What you will do: Pictures appear among the records below and must be omitted. Repeat exactly the lines from the line with "Here you can see that the Zap has a" to the line with "few places. I", both included.

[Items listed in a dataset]
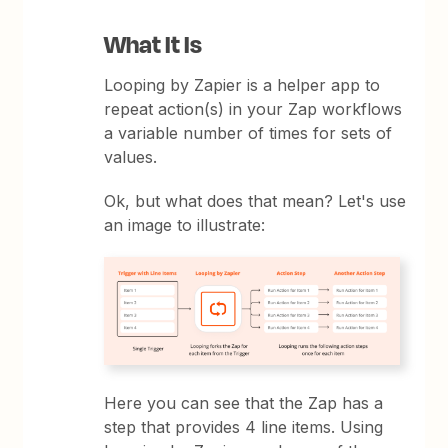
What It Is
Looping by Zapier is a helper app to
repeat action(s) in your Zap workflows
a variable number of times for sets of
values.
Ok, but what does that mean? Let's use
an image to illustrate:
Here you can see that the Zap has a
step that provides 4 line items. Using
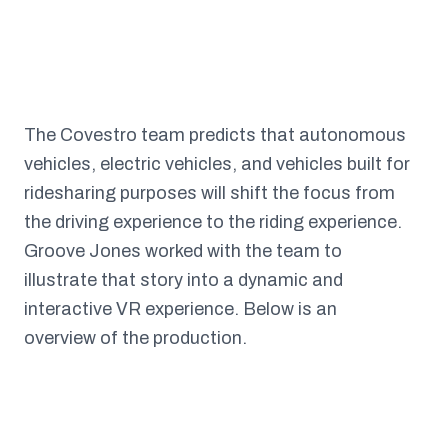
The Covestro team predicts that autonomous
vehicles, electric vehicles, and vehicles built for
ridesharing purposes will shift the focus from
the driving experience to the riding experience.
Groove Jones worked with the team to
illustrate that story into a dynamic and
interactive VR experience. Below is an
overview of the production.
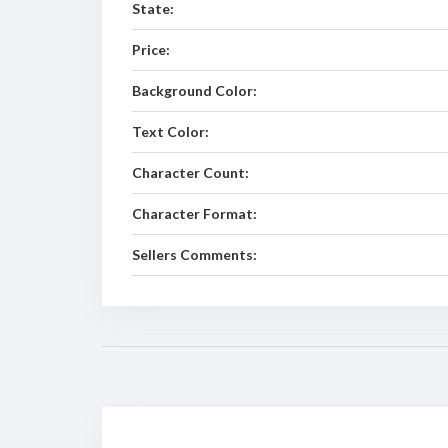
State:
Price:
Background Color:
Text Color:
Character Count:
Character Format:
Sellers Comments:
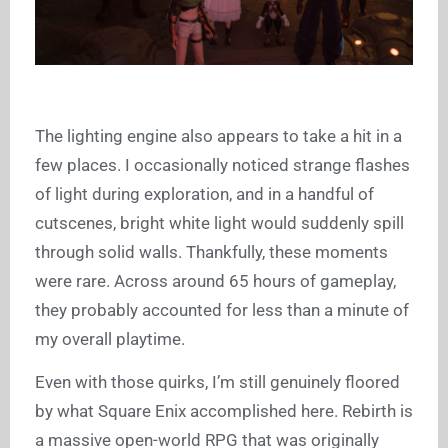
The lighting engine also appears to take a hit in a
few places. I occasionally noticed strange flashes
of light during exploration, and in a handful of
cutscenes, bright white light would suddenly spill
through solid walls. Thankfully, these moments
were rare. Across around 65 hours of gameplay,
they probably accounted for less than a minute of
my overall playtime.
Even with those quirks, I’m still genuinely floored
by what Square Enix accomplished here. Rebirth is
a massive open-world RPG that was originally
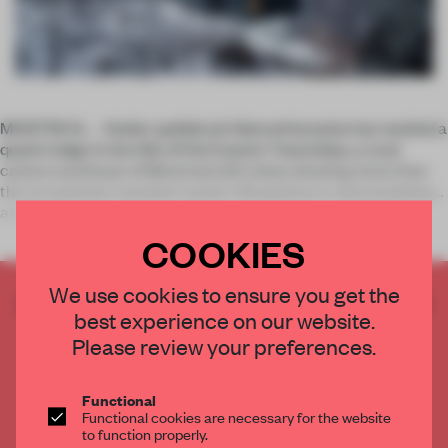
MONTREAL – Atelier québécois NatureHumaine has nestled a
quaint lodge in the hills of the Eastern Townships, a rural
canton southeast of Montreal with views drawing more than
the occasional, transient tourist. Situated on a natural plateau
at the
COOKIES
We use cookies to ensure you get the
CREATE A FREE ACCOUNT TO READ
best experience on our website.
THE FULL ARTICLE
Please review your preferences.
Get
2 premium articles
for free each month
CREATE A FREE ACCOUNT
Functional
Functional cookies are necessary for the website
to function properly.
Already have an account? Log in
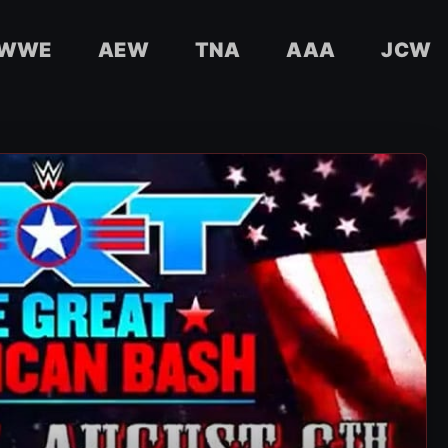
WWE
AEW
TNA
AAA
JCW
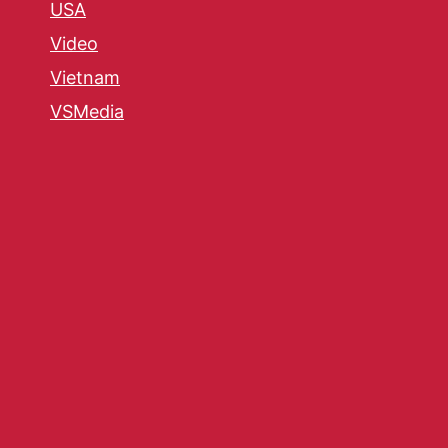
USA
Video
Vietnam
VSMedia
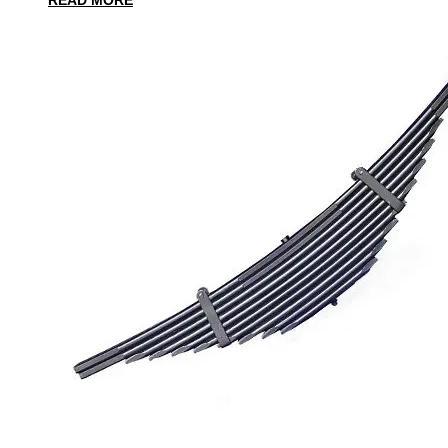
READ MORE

Written solution:
Here you can see that the Zap has a
step that provides 4 line items. Using
The Covestro team predicts that autonomous
vehicles, electric vehicles, and vehicles built for
ridesharing purposes will shift the focus from
the driving experience to the riding experience.
Groove Jones worked with the team to
illustrate that story into a dynamic and
interactive VR experience. Below is an
overview of the production.
State:
Price:
Background Color:
Text Color:
Character Count:
Character Format:
Sellers Comments:
The lighting engine also appears to take a hit in a
few places. I occasionally noticed strange flashes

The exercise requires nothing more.